Set down exactly the lines below, from the one containing "Image attached. Segment: stomach." through the final line, and include no others.

> **Data records**

== Segment start ==

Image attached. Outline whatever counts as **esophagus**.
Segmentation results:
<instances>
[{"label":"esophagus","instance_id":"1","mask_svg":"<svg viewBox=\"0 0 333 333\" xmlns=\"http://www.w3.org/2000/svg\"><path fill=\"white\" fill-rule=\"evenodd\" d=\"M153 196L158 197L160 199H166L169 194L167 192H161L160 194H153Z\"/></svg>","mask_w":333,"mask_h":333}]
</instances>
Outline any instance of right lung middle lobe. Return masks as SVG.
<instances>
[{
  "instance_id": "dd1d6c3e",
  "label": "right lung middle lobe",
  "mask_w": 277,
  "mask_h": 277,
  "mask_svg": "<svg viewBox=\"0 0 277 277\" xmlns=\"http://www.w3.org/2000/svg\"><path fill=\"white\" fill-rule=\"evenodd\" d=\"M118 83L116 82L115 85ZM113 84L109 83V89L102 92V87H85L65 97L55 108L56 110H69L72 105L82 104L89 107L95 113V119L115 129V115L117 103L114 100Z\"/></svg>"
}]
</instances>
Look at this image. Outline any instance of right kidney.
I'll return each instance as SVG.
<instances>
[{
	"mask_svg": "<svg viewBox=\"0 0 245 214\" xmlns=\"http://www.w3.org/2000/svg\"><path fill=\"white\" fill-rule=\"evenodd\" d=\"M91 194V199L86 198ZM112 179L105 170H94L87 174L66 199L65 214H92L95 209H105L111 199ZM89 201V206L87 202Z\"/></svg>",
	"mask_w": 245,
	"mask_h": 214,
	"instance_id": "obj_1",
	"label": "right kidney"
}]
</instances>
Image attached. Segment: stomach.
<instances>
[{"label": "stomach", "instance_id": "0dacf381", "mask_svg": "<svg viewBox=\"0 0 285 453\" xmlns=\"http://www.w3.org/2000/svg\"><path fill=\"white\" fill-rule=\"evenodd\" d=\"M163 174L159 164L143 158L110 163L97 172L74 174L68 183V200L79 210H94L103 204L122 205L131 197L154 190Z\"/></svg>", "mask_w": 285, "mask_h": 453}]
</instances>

== Segment end ==

> **Reply to the task**
Image attached. Segment: stomach.
<instances>
[{"label": "stomach", "instance_id": "0dacf381", "mask_svg": "<svg viewBox=\"0 0 285 453\" xmlns=\"http://www.w3.org/2000/svg\"><path fill=\"white\" fill-rule=\"evenodd\" d=\"M163 174L159 164L143 158L110 163L97 172L74 174L68 183V200L79 210H94L103 204L122 205L131 197L154 190Z\"/></svg>", "mask_w": 285, "mask_h": 453}]
</instances>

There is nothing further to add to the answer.